DATA below:
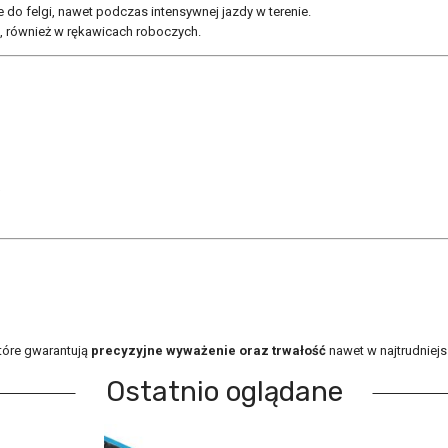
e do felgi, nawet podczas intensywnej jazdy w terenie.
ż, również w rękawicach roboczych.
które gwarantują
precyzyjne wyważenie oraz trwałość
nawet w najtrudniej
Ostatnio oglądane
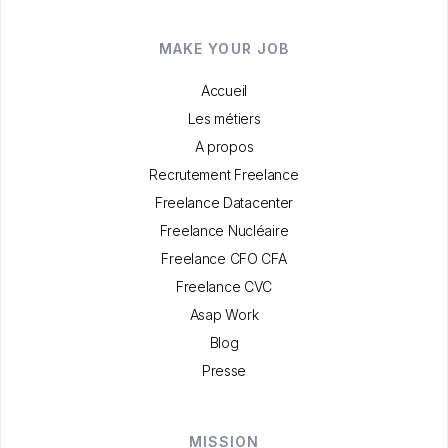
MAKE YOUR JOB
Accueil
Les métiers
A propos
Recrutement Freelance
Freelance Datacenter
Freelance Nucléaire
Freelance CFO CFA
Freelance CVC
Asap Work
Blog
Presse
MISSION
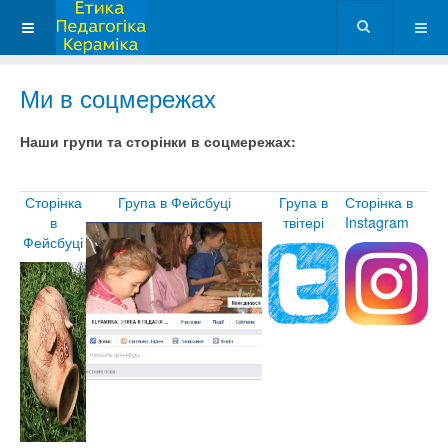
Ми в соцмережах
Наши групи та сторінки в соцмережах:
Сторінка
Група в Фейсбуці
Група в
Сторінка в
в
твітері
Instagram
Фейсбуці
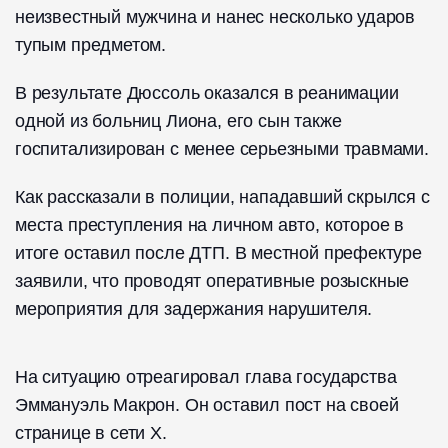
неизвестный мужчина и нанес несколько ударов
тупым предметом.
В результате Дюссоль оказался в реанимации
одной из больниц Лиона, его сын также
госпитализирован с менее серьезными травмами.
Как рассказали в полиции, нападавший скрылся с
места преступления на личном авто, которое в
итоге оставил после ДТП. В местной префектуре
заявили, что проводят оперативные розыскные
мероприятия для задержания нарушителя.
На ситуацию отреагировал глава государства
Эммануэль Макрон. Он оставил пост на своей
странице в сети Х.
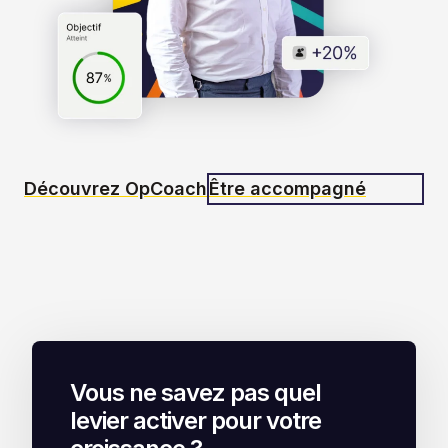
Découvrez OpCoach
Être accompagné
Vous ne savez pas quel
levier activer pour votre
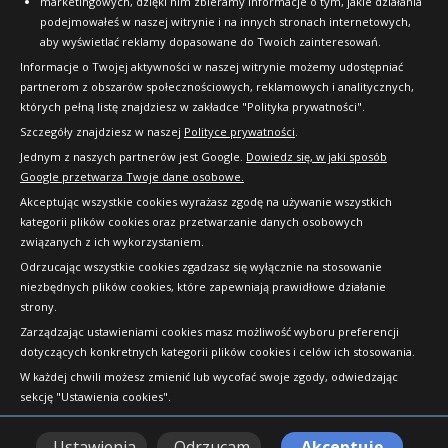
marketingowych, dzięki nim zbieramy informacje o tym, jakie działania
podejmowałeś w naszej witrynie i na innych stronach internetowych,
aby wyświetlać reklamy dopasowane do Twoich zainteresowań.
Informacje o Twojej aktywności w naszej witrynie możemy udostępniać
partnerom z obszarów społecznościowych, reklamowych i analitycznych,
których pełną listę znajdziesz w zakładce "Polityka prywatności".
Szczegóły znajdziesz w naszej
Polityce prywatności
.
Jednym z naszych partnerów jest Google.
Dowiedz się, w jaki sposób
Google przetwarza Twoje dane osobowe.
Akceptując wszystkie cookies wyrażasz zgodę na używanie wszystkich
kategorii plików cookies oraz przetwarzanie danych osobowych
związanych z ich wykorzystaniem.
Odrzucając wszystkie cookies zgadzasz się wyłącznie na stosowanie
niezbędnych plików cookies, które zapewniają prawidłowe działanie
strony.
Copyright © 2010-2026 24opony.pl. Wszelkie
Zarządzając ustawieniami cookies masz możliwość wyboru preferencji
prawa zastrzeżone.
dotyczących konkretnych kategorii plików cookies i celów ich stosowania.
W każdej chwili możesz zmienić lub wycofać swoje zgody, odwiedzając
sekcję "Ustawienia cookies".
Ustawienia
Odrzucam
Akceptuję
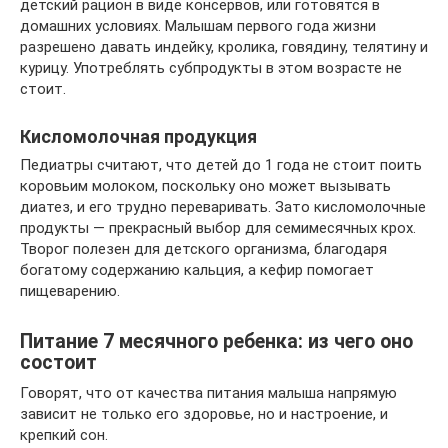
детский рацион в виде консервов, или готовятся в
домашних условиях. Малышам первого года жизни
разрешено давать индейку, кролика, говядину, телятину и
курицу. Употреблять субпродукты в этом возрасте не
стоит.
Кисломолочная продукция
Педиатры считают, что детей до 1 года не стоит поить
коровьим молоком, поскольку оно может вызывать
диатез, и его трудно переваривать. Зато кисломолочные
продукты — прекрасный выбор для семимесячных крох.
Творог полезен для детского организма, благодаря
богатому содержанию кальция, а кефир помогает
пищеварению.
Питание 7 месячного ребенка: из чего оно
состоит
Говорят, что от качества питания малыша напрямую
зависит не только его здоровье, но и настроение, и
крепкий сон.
End of DATA.
# TASK DETAILS:
Could you copy every line in the records that holds "Freelance"?

# SOLUTION:
Recrutement Freelance
Freelance Datacenter
Freelance Nucléaire
Freelance CFO CFA
Freelance CVC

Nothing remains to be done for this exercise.